Their fluffy Cantonese Barbecued Vege Ham Pastry (鬆化叉燒酥) is composed of chopped mushroom and soy-ham filling with a homemade tomato barbecue sauce. It has a slightly sweet taste from being brushed with egg yolk and honey before being crisply baked. The rather plain-looking Deep Fried Pastry with Shredded Turnip (蘿蔔絲酥餅) doesnt have any minced meat and derives its natural sweetness from the shredded turnip. The Healthy Herb Rice Noodle Roll (蟲草花腸粉) creatively presents a vegetarian version of Cantonese dim sum by wrapping diced king oyster mushrooms, diced potatoes and tasteless orange cordyceps in a net of rice paper. The mixture is briefly deep fried before being formed into a rice noodle roll. This wrap is thin and smooth and is sure to melt in your mouth! It exemplies traditional Cantonese cooking but in a vegetarian way.

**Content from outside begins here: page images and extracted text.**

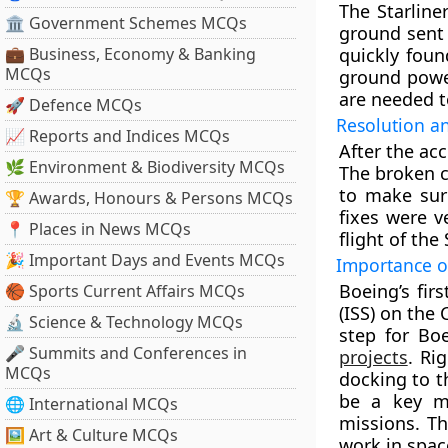
The Starline
🏛 Government Schemes MCQs
ground sent
💼 Business, Economy & Banking
quickly fou
MCQs
ground powe
are needed t
🚀 Defence MCQs
Resolution a
📈 Reports and Indices MCQs
After the ac
🌿 Environment & Biodiversity MCQs
The broken c
to make sur
🏆 Awards, Honours & Persons MCQs
fixes were v
📍 Places in News MCQs
flight of the 
🎉 Important Days and Events MCQs
Importance of
Boeing’s fir
🏀 Sports Current Affairs MCQs
(ISS) on the 
🔬 Science & Technology MCQs
step for Bo
🎤 Summits and Conferences in
projects
. Ri
MCQs
docking to t
be a key m
🌐 International MCQs
missions. Th
🖼 Art & Culture MCQs
work in spac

The Hong Pao Spicy Hot Pot (紅袍麻辣鍋) blends Chinese medicinal herbs, Sichuan peppercorns, bell peppers and other fresh vegetables, and homemade Chinese toon-flavored soy-pork ribs that have a smooth and springy texture. The delicious stock uses Chinese medicinal herbs, such as Chinese angelica and ginseng tails. This light dish is delicate and tasty, not at all greasy, and full of surprises!


TAIPEI WINTER 2018 Vol.14 Creativity Brings Out Veggie Dish Richness

The richly-textured tofu set meal comes with cashew-flavored soup. (Photo: Lin Weikai)

A Feast of Soy – Handmade Fresh Every Day!

The trend in new vegetarian cuisine is towards natural flavors and products made by hand. DeliSoys (上善豆家) makes fresh soy milk and bean curd sheets every day. It also uses bittern extracted from deep-sea water to make its tofu and tofu puddings, thus offering extra protein and minerals to vegetarians.

Its richly-textured tofu set meal of braised Chinese cabbage and tofu balls comes with blanched organic vegetables, pickled tomatoes; and cashew-flavored soup on the side.

Such veggie eateries have broken through tradition, mastered cooking skills and become more creative to attract the younger set. At the same time, they are satisfying taste buds and health with rich flavors!

 

Beijing Gold Kitchen New Vegetarian Cuisine
11:20~21:00
3, Ln. 38, Tianmu W. Rd., Shilin Dist.
02-2873-8680

 

Yang Shin Vegetarian Restaurant
11:30~21:30
2F, 128, Songjjang Rd., Zhongshan Dist.
02-2542-8828

 

DeliSoys
07:30~21:00
16, Ln. 107, Sec. 1, Fuxing S. Rd., Daan Dist.
02-2731-6991

 

[recipe]

Teppanyaki Soy Oyster
(by Beijing Gold Kitchen New Vegetarian Cuisine)

 

TAIPEI WINTER 2018 Vol.14 Creativity Brings Out Veggie Dish Richness
Ingredients

Firm tofu 120g
White crab mushrooms  70g
Straw mushrooms   120g
Daylily stem    1
Minced ginger 1 teaspoon
Minced celery 1 teaspoon
Basil to taste
Chili pepper    half
Vegetarian oyster sauce 2 tablespoons
Dried fermented black soybeans    1 teaspoon
Sugar       1 teaspoon
Sesame oil       1 tablespoon

 

Preparation

1. Cut the chili pepper in half vertically and fine chop. Cut the daylily stem diagonally. Bring the water to boil, blanch the firm tofu, white crab mushrooms and straw mushrooms for two minutes, then remove and set aside.

2. Heat the oil in a shallow pan, add the minced ginger, minced celery, minced chili pepper, fermented black soybeans and daylily stem; then drip in some sesame oil and stir fry.

3. Add vegetarian oyster sauce to the stir fry mixture, then add one bowl of water and a teaspoon of sugar. Return the blanched firm tofu, white crab mushrooms and straw mushrooms to the pan, cover, and cook for three minutes.

4. Add the basil and thicken by adding a solution of equal parts potato starch and water; and it’s ready to serve!


\TIP/
For the last step, mix in the thickening solution quickly, making sure to spread it out evenly. If you don’t work fast enough, the dish will become lumpy.